Government housing programs have begun to embrace traditional Assam-style designs. Notably, the flood-resilient “chang ghar” (Mishing stilt house) design has been adopted under India's Pradhan Mantri Gramin Awas Yojana for Assam's flood‐prone areas. In these schemes, houses are built high on columns of concrete for added strength, following by the indigenous model. This has created a tension between preserving cultural heritage and pursuing cost-effective modern housing. Overall, Assam-type architecture continues to evolve, as it remains an important symbol of the region's identity.

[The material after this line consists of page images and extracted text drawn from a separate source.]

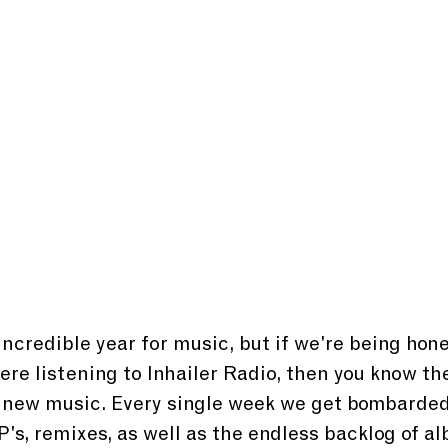
incredible year for music, but if we're being hon
 here listening to Inhailer Radio, then you know th
 new music. Every single week we get bombarded
P's, remixes, as well as the endless backlog of a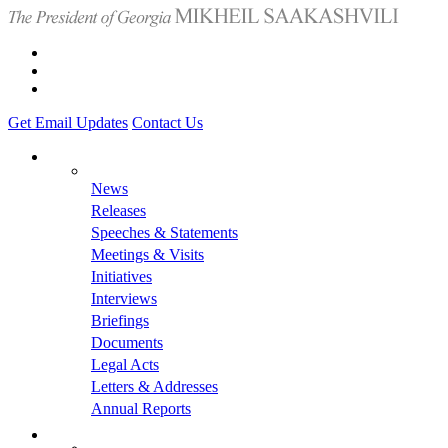
Get Email Updates
Contact Us
News
Releases
Speeches & Statements
Meetings & Visits
Initiatives
Interviews
Briefings
Documents
Legal Acts
Letters & Addresses
Annual Reports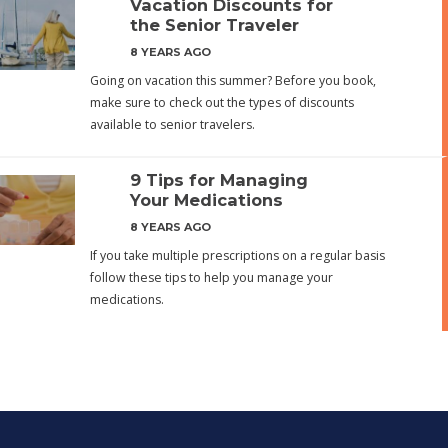
Vacation Discounts for
the Senior Traveler
8 YEARS AGO
Going on vacation this summer? Before you book,
make sure to check out the types of discounts
available to senior travelers.
9 Tips for Managing
Your Medications
8 YEARS AGO
If you take multiple prescriptions on a regular basis
follow these tips to help you manage your
medications.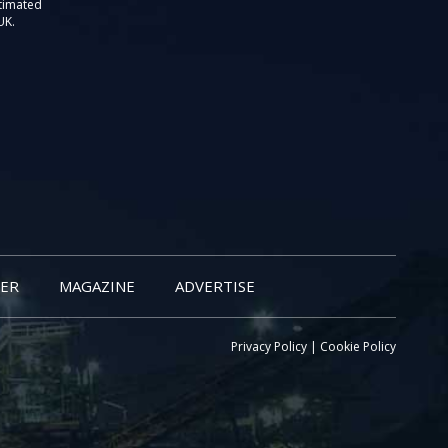
stimated
UK.
ER
MAGAZINE
ADVERTISE
Privacy Policy
|
Cookie Policy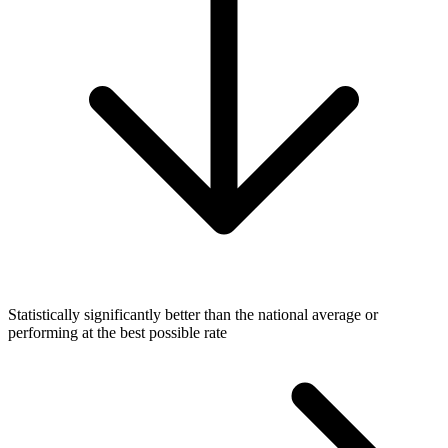
Statistically significantly better than the national average or
performing at the best possible rate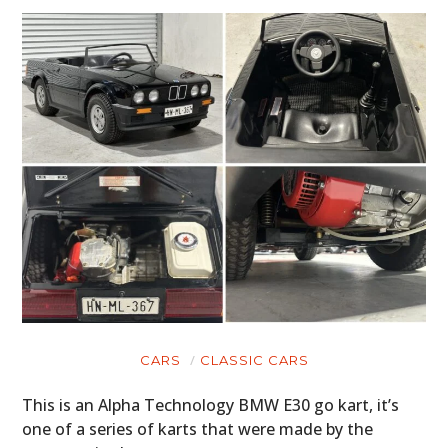
CARS
CLASSIC CARS
This is an Alpha Technology BMW E30 go kart, it’s
one of a series of karts that were made by the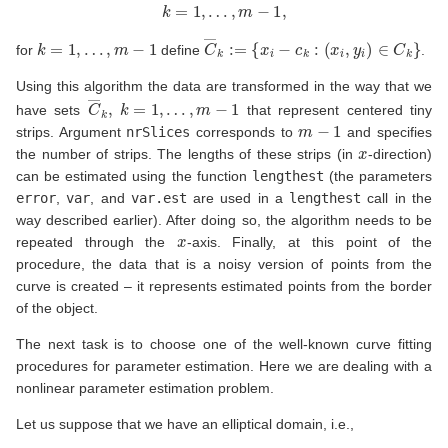
k
=
1
,
…
,
m
−
1
,
k
=
1
,
…
,
m
−
1
C
―
k
:=
{
x
i
−
c
k
:
(
x
i
,
y
i
)
∈
C
k
}
for
define
.
Using this algorithm the data are transformed in the way that we
C
―
k
,
k
=
1
,
…
,
m
−
1
have sets
that represent centered tiny
m
−
1
strips. Argument
nrSlices
corresponds to
and specifies
x
the number of strips. The lengths of these strips (in
-direction)
can be estimated using the function
lengthest
(the parameters
error
,
var
, and
var.est
are used in a
lengthest
call in the
way described earlier). After doing so, the algorithm needs to be
x
repeated through the
-axis. Finally, at this point of the
procedure, the data that is a noisy version of points from the
curve is created – it represents estimated points from the border
of the object.
The next task is to choose one of the well-known curve fitting
procedures for parameter estimation. Here we are dealing with a
nonlinear parameter estimation problem.
Let us suppose that we have an elliptical domain, i.e.,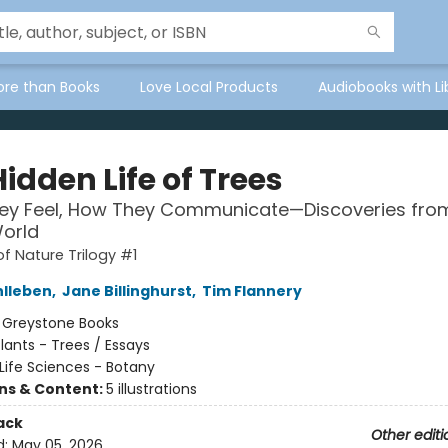
ore than Books
Love Local Products
Audiobooks with Li
idden Life of Trees
ey Feel, How They Communicate—Discoveries fro
orld
of Nature Trilogy #1
hlleben
,
Jane Billinghurst
,
Tim Flannery
:
Greystone Books
lants - Trees / Essays
Life Sciences - Botany
ons & Content:
5 illustrations
ack
Other editi
d:
May 05, 2026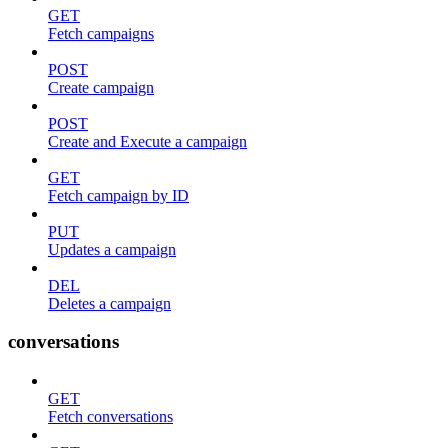
GET
Fetch campaigns
POST
Create campaign
POST
Create and Execute a campaign
GET
Fetch campaign by ID
PUT
Updates a campaign
DEL
Deletes a campaign
conversations
GET
Fetch conversations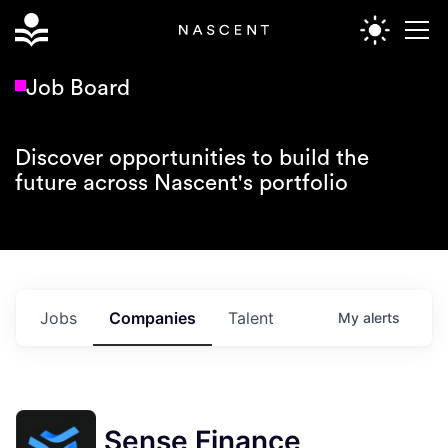
Job Board
Discover opportunities to build the
future across Nascent's portfolio
Jobs
Companies
Talent
My
alerts
Sense Finance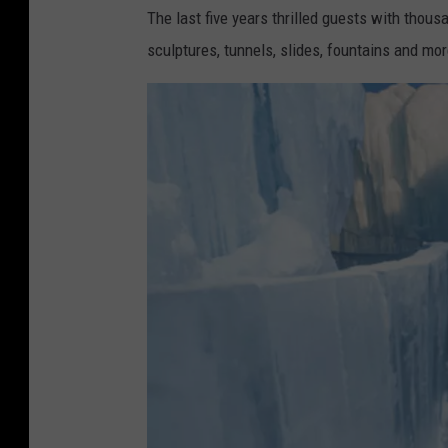
The last five years thrilled guests with thous
sculptures, tunnels, slides, fountains and mor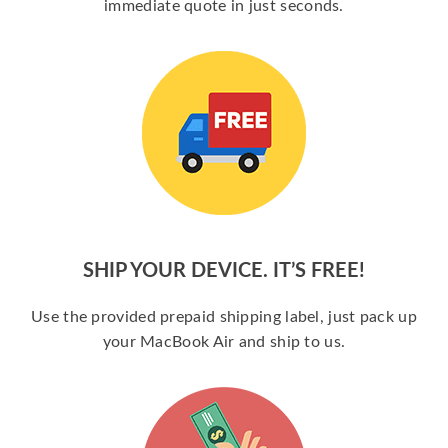
immediate quote in just seconds.
SHIP YOUR DEVICE. IT’S FREE!
Use the provided prepaid shipping label, just pack up
your MacBook Air and ship to us.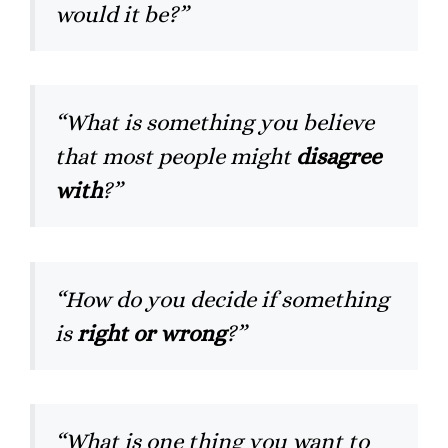
would it be?”
“What is something you believe
that most people might
disagree
with
?”
“How do you decide if something
is
right or wrong
?”
“What is one thing you want to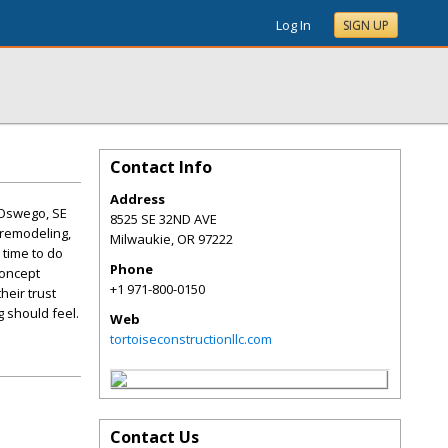
Log In
SIGN UP
Contact Info
Address
 Oswego, SE
8525 SE 32ND AVE
 remodeling,
Milwaukie
,
OR
97222
 time to do
Phone
concept
+1 971-800-0150
heir trust
 should feel.
Web
tortoiseconstructionllc.com
Contact Us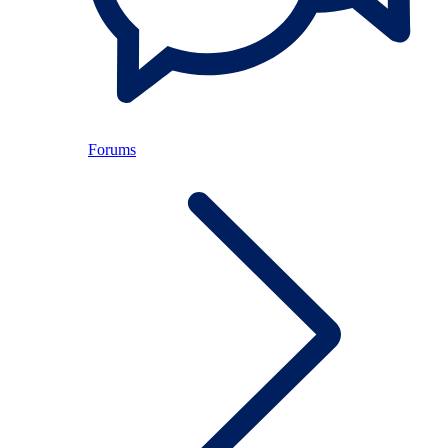
Forums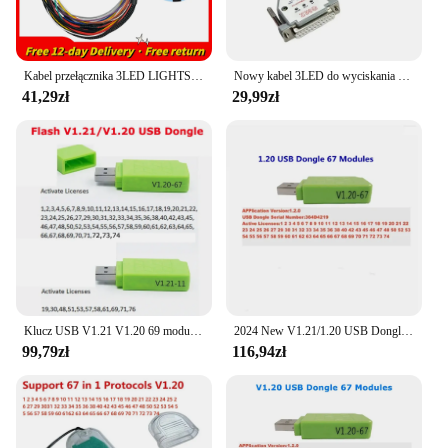
Kabel przełącznika 3LED LIGHTS do SM2 PRO J2534 Boot Bench DB25 Cable SM2 PRO Pinout Read and Write ECU BATT VCC KLINE CAN-L CAN-H
Nowy kabel 3LED do wyciskania świateł na ławce ECU kabel do SM2 PRO J2534 VCI odczyt i zapis ECU Master BATT VCC KLINE CAN-L CAN-H
41,29zł
29,99zł
Klucz USB V1.21 V1.20 69 modułów dla sm2 pro J2534 praca dla wielu programatorów ECU PCMmaster/PCM narzędzie EEPROM Flasher 11ECU prezenty
2024 New V1.21/1.20 USB Dongle 69 PCM Moudel For SM2 Pro J2534 VCI BENCH/FLASH/OBD Chip Tuning Tool
99,79zł
116,94zł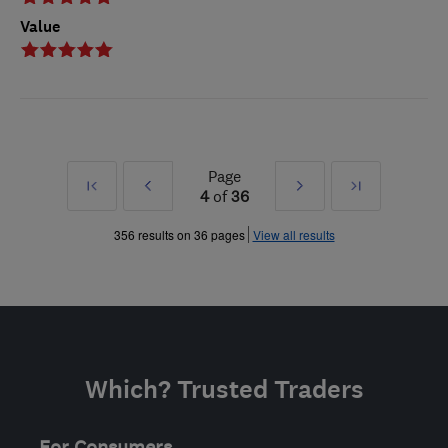
Value
Page
First
Prev
Next
Last
4
of
36
»
»
356 results on 36 pages
View all results
Which? Trusted Traders
For Consumers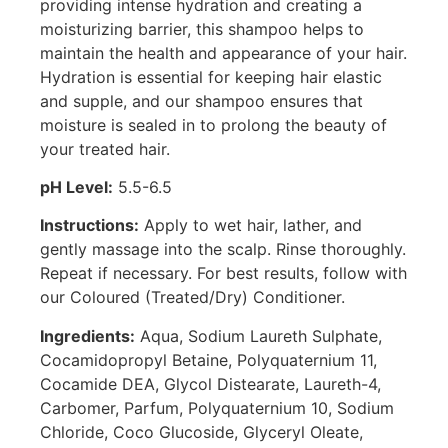
providing intense hydration and creating a
moisturizing barrier, this shampoo helps to
maintain the health and appearance of your hair.
Hydration is essential for keeping hair elastic
and supple, and our shampoo ensures that
moisture is sealed in to prolong the beauty of
your treated hair.
pH Level:
5.5-6.5
Instructions:
Apply to wet hair, lather, and
gently massage into the scalp. Rinse thoroughly.
Repeat if necessary. For best results, follow with
our Coloured (Treated/Dry) Conditioner.
Ingredients:
Aqua, Sodium Laureth Sulphate,
Cocamidopropyl Betaine, Polyquaternium 11,
Cocamide DEA, Glycol Distearate, Laureth-4,
Carbomer, Parfum, Polyquaternium 10, Sodium
Chloride, Coco Glucoside, Glyceryl Oleate,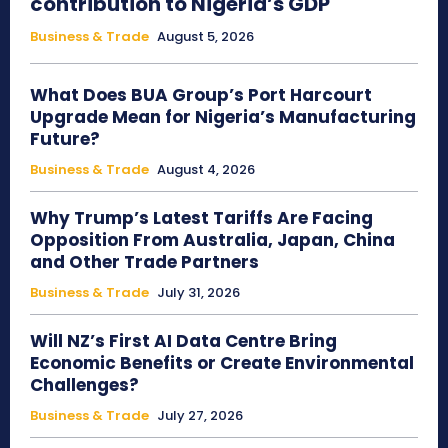
contribution to Nigeria’s GDP
Business & Trade
August 5, 2026
What Does BUA Group’s Port Harcourt
Upgrade Mean for Nigeria’s Manufacturing
Future?
Business & Trade
August 4, 2026
Why Trump’s Latest Tariffs Are Facing
Opposition From Australia, Japan, China
and Other Trade Partners
Business & Trade
July 31, 2026
Will NZ’s First AI Data Centre Bring
Economic Benefits or Create Environmental
Challenges?
Business & Trade
July 27, 2026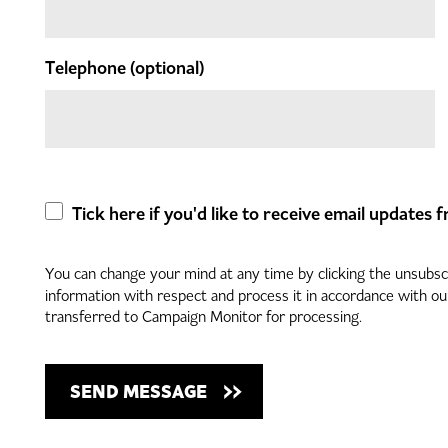
Telephone
(optional)
Tick here if you'd like to receive email updates
You can change your mind at any time by clicking the unsubscri
information with respect and process it in accordance with o
transferred to Campaign Monitor for processing.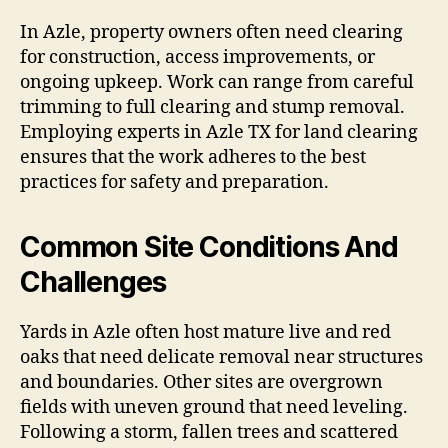
In Azle, property owners often need clearing
for construction, access improvements, or
ongoing upkeep. Work can range from careful
trimming to full clearing and stump removal.
Employing experts in Azle TX for land clearing
ensures that the work adheres to the best
practices for safety and preparation.
Common Site Conditions And
Challenges
Yards in Azle often host mature live and red
oaks that need delicate removal near structures
and boundaries. Other sites are overgrown
fields with uneven ground that need leveling.
Following a storm, fallen trees and scattered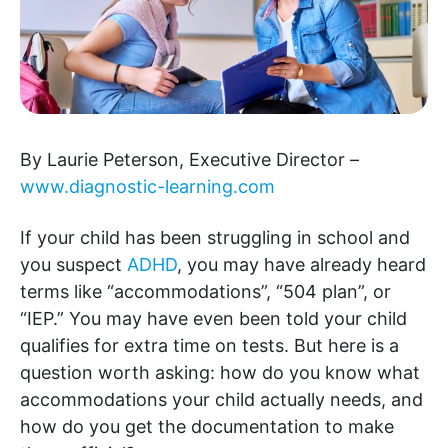
By Laurie Peterson, Executive Director –
www.diagnostic-learning.com
If your child has been struggling in school and
you suspect
ADHD
, you may have already heard
terms like “accommodations”, “504 plan”, or
“IEP.” You may have even been told your child
qualifies for extra time on tests. But here is a
question worth asking: how do you know what
accommodations your child actually needs, and
how do you get the documentation to make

Assam-type buildings are explicitly designed to meet Assam's climate and seismic challenges. Most are raised on plinths so that floodwaters can pass underneath without entering the living area. Roofs are steep and made of waterproof material (thatch or metal) so that torrential monsoon rain drains off quickly. The lightweight bamboo/wooden frame is inherently flexible under horizontal shaking, and the basic rectangular plan and simplicity of form also enhance earthquake safety. Together, the raised floors, ventilated shaded porches, and flexible timber structure, help Assam-type houses endure floods, humidity and frequent earthquakes.